→ Stored data entries:
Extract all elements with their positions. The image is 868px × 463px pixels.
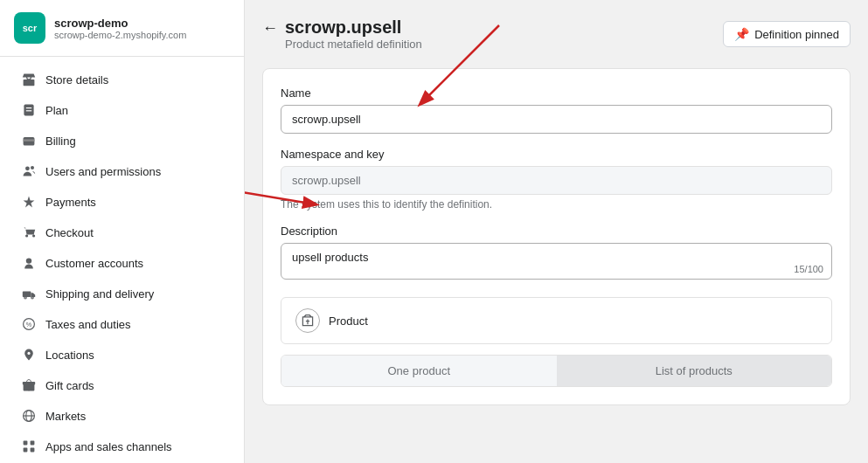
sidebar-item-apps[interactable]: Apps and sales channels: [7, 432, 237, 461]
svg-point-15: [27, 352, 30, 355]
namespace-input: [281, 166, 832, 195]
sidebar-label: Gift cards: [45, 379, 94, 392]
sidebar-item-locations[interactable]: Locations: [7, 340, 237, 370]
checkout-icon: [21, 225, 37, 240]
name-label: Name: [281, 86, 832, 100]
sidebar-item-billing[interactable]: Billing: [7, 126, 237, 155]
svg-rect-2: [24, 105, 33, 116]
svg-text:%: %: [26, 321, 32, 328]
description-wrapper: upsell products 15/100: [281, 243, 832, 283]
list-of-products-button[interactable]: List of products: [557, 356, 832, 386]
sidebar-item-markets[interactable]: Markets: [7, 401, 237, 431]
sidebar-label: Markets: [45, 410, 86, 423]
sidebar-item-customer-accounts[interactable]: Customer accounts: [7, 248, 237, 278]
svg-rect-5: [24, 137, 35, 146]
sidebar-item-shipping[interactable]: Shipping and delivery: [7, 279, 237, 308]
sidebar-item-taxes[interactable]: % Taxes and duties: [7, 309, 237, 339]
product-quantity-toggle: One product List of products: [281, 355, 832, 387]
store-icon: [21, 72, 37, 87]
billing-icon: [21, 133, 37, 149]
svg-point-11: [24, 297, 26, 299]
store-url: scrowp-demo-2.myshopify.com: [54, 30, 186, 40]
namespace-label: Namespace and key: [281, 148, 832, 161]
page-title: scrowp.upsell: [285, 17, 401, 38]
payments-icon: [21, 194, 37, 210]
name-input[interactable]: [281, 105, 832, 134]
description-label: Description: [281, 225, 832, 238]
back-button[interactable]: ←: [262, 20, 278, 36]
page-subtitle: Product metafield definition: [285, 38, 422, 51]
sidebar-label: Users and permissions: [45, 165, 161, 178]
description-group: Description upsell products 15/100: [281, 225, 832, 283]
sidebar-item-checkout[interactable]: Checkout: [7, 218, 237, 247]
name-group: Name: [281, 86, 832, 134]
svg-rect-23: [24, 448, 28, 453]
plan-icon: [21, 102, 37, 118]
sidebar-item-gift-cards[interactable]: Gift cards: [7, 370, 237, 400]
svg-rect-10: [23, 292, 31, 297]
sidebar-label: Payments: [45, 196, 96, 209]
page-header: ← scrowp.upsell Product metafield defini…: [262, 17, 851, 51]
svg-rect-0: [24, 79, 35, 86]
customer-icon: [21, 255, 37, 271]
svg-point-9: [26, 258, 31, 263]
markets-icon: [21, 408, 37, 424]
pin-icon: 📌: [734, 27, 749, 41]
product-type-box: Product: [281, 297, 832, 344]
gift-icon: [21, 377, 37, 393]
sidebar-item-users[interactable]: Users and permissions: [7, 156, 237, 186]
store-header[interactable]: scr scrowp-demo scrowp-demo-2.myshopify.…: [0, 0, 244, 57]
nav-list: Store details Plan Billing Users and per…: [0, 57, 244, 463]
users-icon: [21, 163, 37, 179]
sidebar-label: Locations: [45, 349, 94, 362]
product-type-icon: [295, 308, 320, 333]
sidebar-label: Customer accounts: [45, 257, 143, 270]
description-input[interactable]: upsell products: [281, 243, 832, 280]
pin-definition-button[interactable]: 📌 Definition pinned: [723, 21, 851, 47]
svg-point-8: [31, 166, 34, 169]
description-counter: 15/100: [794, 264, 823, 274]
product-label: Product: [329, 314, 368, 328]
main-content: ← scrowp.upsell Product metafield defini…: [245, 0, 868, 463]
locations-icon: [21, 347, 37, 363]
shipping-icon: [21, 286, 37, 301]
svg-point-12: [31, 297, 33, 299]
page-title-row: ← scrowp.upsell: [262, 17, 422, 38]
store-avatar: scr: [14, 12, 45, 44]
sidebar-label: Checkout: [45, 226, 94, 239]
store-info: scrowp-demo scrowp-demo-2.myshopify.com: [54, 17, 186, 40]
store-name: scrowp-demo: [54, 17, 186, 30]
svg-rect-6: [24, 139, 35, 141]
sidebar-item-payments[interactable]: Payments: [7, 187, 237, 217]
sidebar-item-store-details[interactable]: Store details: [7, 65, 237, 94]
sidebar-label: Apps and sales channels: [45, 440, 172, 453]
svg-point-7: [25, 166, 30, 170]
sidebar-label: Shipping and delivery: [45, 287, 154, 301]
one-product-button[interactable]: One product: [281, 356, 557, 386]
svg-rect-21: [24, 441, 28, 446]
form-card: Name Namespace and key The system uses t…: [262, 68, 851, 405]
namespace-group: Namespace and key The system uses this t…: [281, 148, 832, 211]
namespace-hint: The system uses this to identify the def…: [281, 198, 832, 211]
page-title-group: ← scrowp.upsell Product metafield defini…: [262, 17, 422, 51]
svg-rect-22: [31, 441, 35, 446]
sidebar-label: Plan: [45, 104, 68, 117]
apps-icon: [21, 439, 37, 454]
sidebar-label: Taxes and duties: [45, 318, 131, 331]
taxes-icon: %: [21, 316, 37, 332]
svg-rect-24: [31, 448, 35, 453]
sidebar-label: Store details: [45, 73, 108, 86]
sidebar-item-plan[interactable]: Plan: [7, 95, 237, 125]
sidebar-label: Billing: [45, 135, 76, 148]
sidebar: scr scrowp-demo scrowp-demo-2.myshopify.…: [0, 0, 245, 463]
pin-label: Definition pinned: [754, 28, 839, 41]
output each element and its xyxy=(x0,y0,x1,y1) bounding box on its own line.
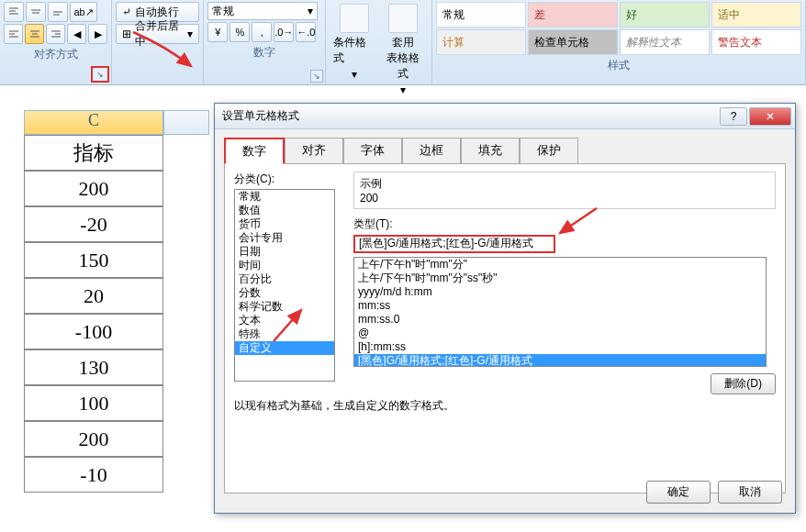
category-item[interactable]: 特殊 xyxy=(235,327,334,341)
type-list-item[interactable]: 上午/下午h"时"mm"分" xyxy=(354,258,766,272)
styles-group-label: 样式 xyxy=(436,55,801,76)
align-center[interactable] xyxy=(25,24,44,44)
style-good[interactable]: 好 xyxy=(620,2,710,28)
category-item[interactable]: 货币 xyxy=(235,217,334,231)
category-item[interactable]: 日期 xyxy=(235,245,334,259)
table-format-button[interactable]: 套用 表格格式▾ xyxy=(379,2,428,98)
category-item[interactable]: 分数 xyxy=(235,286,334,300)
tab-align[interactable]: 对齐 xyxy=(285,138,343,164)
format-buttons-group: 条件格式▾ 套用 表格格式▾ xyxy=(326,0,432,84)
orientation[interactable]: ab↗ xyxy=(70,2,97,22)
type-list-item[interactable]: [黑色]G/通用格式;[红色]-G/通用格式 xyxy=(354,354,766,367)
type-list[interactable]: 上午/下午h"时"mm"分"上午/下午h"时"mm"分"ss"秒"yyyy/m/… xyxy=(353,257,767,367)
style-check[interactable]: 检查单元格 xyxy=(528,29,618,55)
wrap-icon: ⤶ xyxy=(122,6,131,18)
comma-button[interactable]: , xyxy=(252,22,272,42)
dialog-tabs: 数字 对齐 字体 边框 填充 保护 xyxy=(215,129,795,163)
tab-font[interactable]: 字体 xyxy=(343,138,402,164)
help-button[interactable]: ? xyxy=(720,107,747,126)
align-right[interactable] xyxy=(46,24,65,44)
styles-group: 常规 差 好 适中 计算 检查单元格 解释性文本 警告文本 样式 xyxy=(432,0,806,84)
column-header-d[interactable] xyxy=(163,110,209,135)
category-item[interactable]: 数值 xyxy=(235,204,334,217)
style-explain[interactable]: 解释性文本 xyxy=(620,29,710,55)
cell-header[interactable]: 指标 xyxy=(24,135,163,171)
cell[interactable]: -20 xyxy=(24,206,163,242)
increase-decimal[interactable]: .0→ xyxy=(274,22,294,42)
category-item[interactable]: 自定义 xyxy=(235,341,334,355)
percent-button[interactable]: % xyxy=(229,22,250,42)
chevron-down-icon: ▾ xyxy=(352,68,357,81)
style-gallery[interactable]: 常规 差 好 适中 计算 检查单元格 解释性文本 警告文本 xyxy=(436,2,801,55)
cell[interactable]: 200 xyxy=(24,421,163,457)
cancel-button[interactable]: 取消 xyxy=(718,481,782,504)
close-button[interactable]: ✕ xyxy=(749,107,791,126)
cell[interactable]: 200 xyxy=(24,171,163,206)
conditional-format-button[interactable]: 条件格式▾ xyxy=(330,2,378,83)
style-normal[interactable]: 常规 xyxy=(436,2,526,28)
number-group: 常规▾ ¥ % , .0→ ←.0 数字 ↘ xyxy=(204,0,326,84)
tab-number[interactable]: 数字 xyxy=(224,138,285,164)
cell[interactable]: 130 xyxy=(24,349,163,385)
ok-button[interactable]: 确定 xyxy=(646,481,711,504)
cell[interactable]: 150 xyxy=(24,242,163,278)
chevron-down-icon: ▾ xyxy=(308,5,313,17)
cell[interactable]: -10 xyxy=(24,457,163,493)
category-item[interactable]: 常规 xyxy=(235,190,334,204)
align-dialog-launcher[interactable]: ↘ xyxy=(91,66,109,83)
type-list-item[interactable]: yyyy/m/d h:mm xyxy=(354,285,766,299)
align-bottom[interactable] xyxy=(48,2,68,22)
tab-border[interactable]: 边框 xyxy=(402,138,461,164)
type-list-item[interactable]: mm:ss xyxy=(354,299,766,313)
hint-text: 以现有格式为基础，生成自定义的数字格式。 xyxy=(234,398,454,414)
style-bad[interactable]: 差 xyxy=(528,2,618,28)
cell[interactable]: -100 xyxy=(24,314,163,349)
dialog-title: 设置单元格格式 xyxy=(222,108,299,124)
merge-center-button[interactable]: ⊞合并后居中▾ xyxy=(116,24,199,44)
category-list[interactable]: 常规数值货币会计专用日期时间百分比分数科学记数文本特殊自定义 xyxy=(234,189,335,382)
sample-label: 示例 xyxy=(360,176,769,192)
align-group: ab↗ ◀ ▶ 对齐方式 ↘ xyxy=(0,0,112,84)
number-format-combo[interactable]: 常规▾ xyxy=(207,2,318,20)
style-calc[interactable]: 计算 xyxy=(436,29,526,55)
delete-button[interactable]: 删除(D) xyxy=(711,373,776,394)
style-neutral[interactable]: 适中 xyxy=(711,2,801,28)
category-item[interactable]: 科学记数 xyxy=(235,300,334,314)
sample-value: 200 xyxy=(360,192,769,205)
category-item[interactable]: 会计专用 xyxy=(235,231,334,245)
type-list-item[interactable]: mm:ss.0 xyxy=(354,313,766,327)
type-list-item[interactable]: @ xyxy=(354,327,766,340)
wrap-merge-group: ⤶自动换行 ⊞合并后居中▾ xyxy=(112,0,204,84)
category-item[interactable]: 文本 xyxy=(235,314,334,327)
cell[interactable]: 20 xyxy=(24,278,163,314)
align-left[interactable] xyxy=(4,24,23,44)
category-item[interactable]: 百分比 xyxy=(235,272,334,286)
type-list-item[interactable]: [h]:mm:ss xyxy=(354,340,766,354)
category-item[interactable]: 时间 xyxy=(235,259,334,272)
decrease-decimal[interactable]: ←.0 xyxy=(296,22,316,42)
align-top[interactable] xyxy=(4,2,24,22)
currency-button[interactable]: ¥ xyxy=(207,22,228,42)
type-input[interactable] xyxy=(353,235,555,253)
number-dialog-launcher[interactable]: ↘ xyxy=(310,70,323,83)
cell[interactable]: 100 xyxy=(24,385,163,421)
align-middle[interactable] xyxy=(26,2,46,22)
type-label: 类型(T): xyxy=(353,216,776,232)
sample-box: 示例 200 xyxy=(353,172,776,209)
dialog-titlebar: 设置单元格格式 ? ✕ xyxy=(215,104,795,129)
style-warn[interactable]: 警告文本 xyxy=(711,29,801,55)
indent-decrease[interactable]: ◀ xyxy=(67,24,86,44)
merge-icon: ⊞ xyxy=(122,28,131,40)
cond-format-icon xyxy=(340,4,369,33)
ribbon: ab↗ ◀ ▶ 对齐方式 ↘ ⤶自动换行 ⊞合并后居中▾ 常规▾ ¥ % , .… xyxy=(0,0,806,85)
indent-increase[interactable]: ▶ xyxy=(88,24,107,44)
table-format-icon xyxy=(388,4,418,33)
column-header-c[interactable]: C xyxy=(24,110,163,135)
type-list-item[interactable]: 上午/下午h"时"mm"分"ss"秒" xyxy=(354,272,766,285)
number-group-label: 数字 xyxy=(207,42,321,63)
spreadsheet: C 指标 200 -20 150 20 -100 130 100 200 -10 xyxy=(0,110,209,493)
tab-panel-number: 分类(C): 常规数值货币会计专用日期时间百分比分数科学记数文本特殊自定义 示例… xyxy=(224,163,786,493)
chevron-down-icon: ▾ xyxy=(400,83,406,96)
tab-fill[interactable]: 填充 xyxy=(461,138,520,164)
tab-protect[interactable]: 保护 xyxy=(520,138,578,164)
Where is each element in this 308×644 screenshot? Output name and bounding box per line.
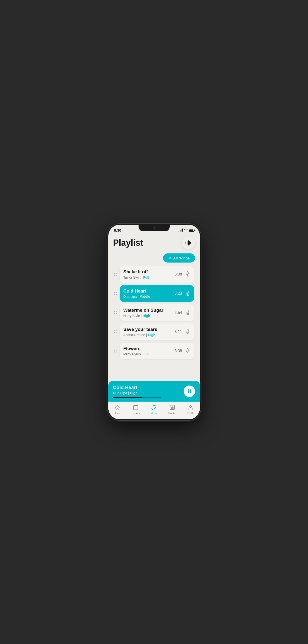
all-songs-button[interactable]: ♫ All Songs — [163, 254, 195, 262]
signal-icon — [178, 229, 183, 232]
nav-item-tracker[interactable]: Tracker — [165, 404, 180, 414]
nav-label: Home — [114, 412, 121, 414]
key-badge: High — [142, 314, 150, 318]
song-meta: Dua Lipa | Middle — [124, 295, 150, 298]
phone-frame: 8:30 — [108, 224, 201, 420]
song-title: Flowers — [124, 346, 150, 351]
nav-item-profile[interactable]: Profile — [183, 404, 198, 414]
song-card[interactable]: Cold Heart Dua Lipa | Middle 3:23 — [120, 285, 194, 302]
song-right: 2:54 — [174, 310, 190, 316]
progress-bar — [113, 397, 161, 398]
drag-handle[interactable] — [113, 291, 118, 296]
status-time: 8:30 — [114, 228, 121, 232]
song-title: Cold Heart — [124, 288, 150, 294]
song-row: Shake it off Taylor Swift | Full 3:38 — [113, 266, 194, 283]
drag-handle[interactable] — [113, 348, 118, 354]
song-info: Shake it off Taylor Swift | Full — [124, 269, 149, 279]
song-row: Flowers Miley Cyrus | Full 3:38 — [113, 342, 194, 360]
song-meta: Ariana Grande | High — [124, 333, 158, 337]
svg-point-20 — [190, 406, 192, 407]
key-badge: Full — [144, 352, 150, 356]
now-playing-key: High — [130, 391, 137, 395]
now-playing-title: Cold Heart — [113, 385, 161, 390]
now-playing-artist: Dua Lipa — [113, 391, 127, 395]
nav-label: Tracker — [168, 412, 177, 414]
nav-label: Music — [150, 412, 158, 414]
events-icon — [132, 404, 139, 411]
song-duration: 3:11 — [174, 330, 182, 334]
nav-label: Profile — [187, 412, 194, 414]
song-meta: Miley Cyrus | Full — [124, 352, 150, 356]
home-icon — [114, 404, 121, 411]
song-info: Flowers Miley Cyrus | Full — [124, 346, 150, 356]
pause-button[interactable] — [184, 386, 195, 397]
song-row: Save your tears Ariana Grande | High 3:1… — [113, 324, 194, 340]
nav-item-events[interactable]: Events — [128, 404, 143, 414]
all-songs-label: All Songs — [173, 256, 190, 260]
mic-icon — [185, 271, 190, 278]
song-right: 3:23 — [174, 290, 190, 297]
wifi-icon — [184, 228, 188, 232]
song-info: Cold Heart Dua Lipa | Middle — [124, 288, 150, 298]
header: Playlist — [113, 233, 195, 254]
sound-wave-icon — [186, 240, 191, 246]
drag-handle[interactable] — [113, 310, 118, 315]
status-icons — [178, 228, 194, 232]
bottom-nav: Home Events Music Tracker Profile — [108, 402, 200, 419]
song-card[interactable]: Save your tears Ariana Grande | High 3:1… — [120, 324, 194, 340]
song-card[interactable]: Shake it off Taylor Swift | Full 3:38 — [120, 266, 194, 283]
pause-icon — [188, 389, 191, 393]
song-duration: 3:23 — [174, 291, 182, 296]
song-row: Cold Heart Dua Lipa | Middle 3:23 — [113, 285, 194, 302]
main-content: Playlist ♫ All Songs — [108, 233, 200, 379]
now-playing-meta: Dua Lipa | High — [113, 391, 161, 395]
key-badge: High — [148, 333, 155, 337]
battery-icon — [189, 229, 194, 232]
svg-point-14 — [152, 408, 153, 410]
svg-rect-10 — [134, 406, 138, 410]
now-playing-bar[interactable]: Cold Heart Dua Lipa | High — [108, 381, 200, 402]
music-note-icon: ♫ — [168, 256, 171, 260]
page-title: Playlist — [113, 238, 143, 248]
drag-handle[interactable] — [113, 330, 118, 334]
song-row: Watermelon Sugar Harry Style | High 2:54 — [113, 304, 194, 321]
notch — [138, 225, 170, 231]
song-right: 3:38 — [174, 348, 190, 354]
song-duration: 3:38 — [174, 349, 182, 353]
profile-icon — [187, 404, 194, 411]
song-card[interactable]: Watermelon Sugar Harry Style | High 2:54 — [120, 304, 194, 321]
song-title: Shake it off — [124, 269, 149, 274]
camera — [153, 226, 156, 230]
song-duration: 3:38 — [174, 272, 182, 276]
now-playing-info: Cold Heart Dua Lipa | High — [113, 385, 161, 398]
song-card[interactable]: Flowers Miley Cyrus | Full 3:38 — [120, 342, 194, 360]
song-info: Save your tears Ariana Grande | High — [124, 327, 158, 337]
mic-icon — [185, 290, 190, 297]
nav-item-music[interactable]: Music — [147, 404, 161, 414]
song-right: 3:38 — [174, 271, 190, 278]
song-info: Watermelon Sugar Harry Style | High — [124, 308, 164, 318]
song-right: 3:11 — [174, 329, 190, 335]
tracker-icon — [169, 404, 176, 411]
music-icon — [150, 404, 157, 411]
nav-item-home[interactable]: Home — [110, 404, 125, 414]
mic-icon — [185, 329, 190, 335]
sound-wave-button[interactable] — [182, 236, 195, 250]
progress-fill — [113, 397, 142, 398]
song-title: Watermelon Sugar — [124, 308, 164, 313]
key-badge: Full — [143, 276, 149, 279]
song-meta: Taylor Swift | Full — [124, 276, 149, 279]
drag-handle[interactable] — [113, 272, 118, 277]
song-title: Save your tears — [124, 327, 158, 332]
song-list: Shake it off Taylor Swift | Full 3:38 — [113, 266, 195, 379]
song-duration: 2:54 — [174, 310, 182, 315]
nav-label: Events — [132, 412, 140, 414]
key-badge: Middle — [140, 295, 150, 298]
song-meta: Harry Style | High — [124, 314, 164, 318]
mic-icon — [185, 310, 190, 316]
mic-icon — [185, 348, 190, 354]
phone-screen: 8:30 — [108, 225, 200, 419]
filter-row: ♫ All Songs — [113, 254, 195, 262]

→ WHAT THE EXERCISE ASKS:
Look through the data and gather every line with the string "down" in it.

→ FINISHED TASK:
chevron-down-icon: ▾ xyxy=(352,68,357,81)
chevron-down-icon: ▾ xyxy=(308,5,313,17)
chevron-down-icon: ▾ xyxy=(400,83,406,96)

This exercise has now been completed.